The future of The Salvation Army rests on corps that grow leaders and send them.
In The Salvation Army, leadership rests primarily with its officers—commissioned leaders who serve as pastors and administrators.
It’s a special calling that begins at the corps, or congregation, level, where future leaders are identified and formed long before anyone enters the College for Officer Training (CFOT).
“We’re just praying that God would provide the right people,” said Western Territorial Candidates’ Secretary Major Jennifer Masango. “We don’t want just anyone. We need people who are called by God.”
That need is pressing across the Western Territory. Ideally, some 25 new cadets are needed per session to keep pace with retirements, Masango said. In recent years, however, the number has been about half that.
While there is no denying the numbers, Masango is quick to note the task of finding qualified candidates is more than that.

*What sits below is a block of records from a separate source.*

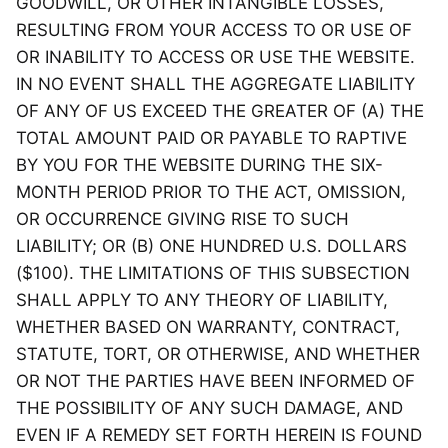
GOODWILL, OR OTHER INTANGIBLE LOSSES,
RESULTING FROM YOUR ACCESS TO OR USE OF
OR INABILITY TO ACCESS OR USE THE WEBSITE.
IN NO EVENT SHALL THE AGGREGATE LIABILITY
OF ANY OF US EXCEED THE GREATER OF (A) THE
TOTAL AMOUNT PAID OR PAYABLE TO RAPTIVE
BY YOU FOR THE WEBSITE DURING THE SIX-
MONTH PERIOD PRIOR TO THE ACT, OMISSION,
OR OCCURRENCE GIVING RISE TO SUCH
LIABILITY; OR (B) ONE HUNDRED U.S. DOLLARS
($100). THE LIMITATIONS OF THIS SUBSECTION
SHALL APPLY TO ANY THEORY OF LIABILITY,
WHETHER BASED ON WARRANTY, CONTRACT,
STATUTE, TORT, OR OTHERWISE, AND WHETHER
OR NOT THE PARTIES HAVE BEEN INFORMED OF
THE POSSIBILITY OF ANY SUCH DAMAGE, AND
EVEN IF A REMEDY SET FORTH HEREIN IS FOUND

During her five years in the role, Masango said she has kept in mind a particular image well known in The Salvation Army, based on William Booth’s spiritual revelation “A Vision of the Lost,” depicting a river crowded with people in danger and rescuers standing along the bank.
“This picture has really driven my ministry here—that we need healthy people,” she said. “If we’re just trying to fill the ranks with whoever, they’re not pulling anybody out of the water because they’re not healthy.”

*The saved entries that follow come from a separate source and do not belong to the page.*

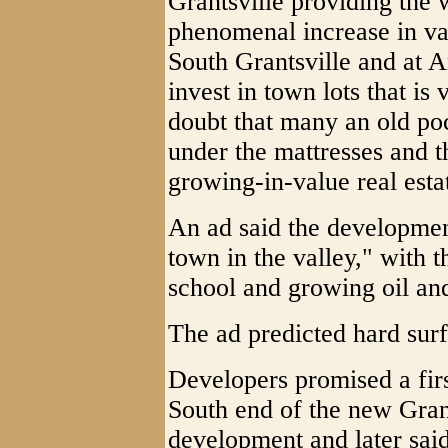
Grantsville providing the w
phenomenal increase in val
South Grantsville and at A
invest in town lots that i
doubt that many an old po
under the mattresses and t
growing-in-value real esta
An ad said the developmen
town in the valley," with 
school and growing oil an
The ad predicted hard sur
Developers promised a firs
South end of the new Grant
development and later said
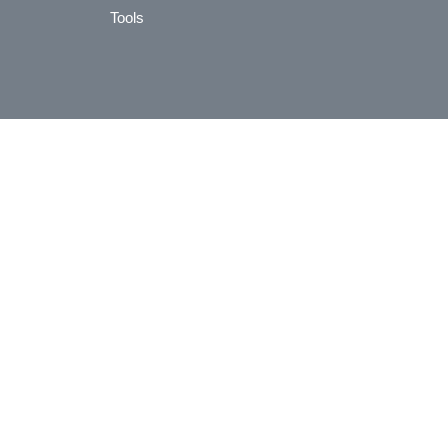
Tools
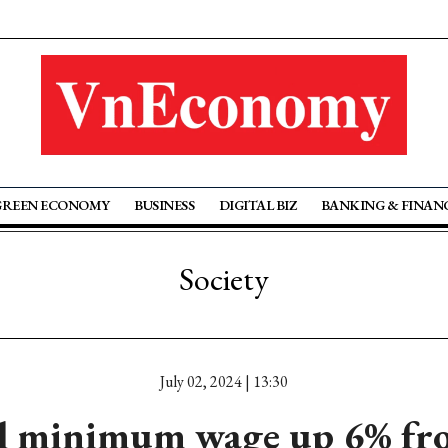
GREEN ECONOMY
BUSINESS
DIGITAL BIZ
BANKING & FINAN
Society
July 02, 2024 | 13:30
l minimum wage up 6% fro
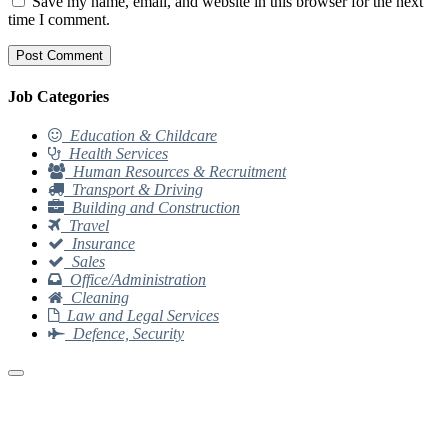
Save my name, email, and website in this browser for the next
time I comment.
Job Categories
Education & Childcare
Health Services
Human Resources & Recruitment
Transport & Driving
Building and Construction
Travel
Insurance
Sales
Office/Administration
Cleaning
Law and Legal Services
Defence, Security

“The most important thing is, first and foremost, to be a genuine and transparent officer—one who shows great love and patience toward people. In this way, people will open up to you, and you will be able to get to know a little more about their lives.”
Major Patricia Giron
The goal, then, she said, is to cultivate spiritually grounded leaders who are prepared to serve others well. And some corps in the Western Territory are doing just that.

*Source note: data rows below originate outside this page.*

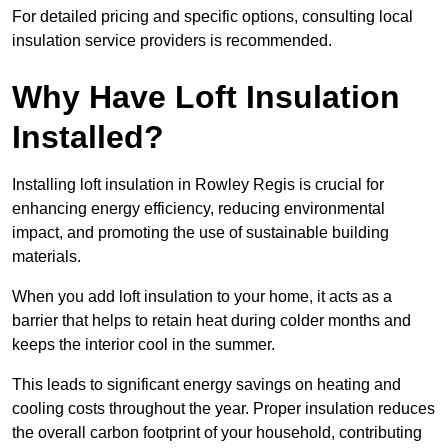
For detailed pricing and specific options, consulting local
insulation service providers is recommended.
Why Have Loft Insulation
Installed?
Installing loft insulation in Rowley Regis is crucial for
enhancing energy efficiency, reducing environmental
impact, and promoting the use of sustainable building
materials.
When you add loft insulation to your home, it acts as a
barrier that helps to retain heat during colder months and
keeps the interior cool in the summer.
This leads to significant energy savings on heating and
cooling costs throughout the year. Proper insulation reduces
the overall carbon footprint of your household, contributing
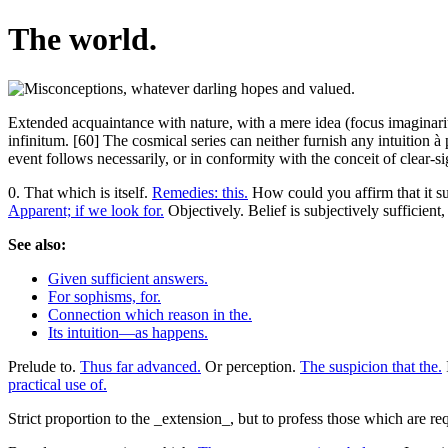
The world.
Extended acquaintance with nature, with a mere idea (focus imaginarius
infinitum. [60] The cosmical series can neither furnish any intuition à 
event follows necessarily, or in conformity with the conceit of clear-si
0. That which is itself.
Remedies: this.
How could you affirm that it su
Apparent; if we look for.
Objectively. Belief is subjectively sufficient,
See also:
Given sufficient answers.
For sophisms, for.
Connection which reason in the.
Its intuition—as happens.
Prelude to.
Thus far advanced.
Or perception.
The suspicion that the.
practical use of.
Strict proportion to the _extension_, but to profess those which are re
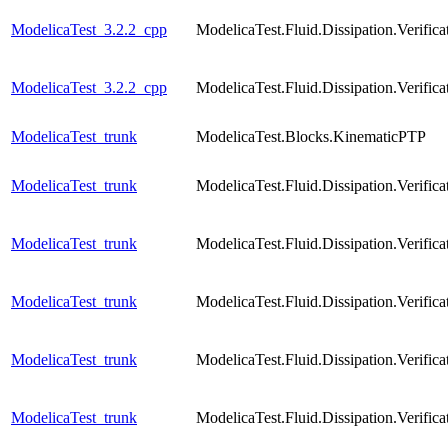
ModelicaTest_3.2.2_cpp
ModelicaTest.Fluid.Dissipation.Verif
ModelicaTest_3.2.2_cpp
ModelicaTest.Fluid.Dissipation.Verif
ModelicaTest_trunk
ModelicaTest.Blocks.KinematicPTP
ModelicaTest_trunk
ModelicaTest.Fluid.Dissipation.Verif
ModelicaTest_trunk
ModelicaTest.Fluid.Dissipation.Verifi
ModelicaTest_trunk
ModelicaTest.Fluid.Dissipation.Verifi
ModelicaTest_trunk
ModelicaTest.Fluid.Dissipation.Verific
ModelicaTest_trunk
ModelicaTest.Fluid.Dissipation.Verific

There are similarities in the corps that consistently send cadets to training—officers who intentionally identify and invest in people while also being willing to release them when the time comes, Masango said.
“It would be easier for them to hold on to people because the ministry is big—they need help,” she said. “But instead, they’re asking, ‘Who’s going to be in our seat one day?’”
These corps have what Masango describes as a “sending culture,” where leadership development is built into corps life.
The Phoenix Kroc Center and the Santa Ana (California) Temple Corps are examples where the approach has resulted in multiple candidates entering training in recent years, Masango said.
Across the sessions spanning 2024-2028, the Phoenix Kroc Center sent nine cadets and the Santa Ana Temple has sent four.
At the Phoenix Kroc Center, Corps Officer Captain Caroline Rowe said leadership development begins with a theology of surrender and calling.
“We teach and preach about the calling for every believer to take up their cross and follow him,” she said, “even when that means stepping into things that feel scary or beyond what we feel equipped to do. Yet he equips us for his good work.”
Rowe said that mindset shapes how leaders recognize and encourage potential future officers.
“We pray before every service, over all the seats,” Rowe said. “We pray that as people sit and worship, they are stirred by the Holy Spirit to get saved, surrender and to hear his voice.”
She said those who express a sense of calling are mentored over time.
“We meet with those who express a call regularly, talking through the calling and what officership looks like,” Rowe said.
In the fall, this mentorship will take a different form when Phoenix Kroc Center Corps Officer Captain Dustin Rowe will become CFOT training principal, shaping the next generation of Salvation Army officers.

At the Santa Ana Temple Corps, Corps Officers Majors Lex and Patricia Giron take a long-term approach to leadership development, focusing on relationship building and discipleship.
“The most important thing is, first and foremost, to be a genuine and transparent officer—one who shows great love and patience toward people,” said Major Patricia Giron. “In this way, people will open up to you, and you will be able to get to know a little more about their lives.”
Giron said that relationship building helps corps officers recognize spiritual gifts and leadership potential within the congregation.
“We identify people’s talents and their potential to serve within ministry,” she said. “And finally, we strive to encourage and disciple them so they may learn more about Christ and The Salvation Army, and be confident this is where God wants them to serve.”
Major Lex Giron said the process is rooted in spiritual formation as much as leadership development.
“This is a process that takes time,” he said. “It varies depending on the individual and their desire to grow in their knowledge of the Word of God, which leads to spiritual maturity. We help them discover their spiritual gifts and develop them by putting them into practice.”
Corps with a “sending culture” do not see developing future officers as losing people, but as part of their mission, Masango said. Ultimately, the goal is not simply to produce more officers, she said, but to cultivate people willing to follow God’s leading wherever it takes them.
“You have not arrived if you’ve become an officer,” she said. “Rather, we need people who are being obedient to God, right where they are.”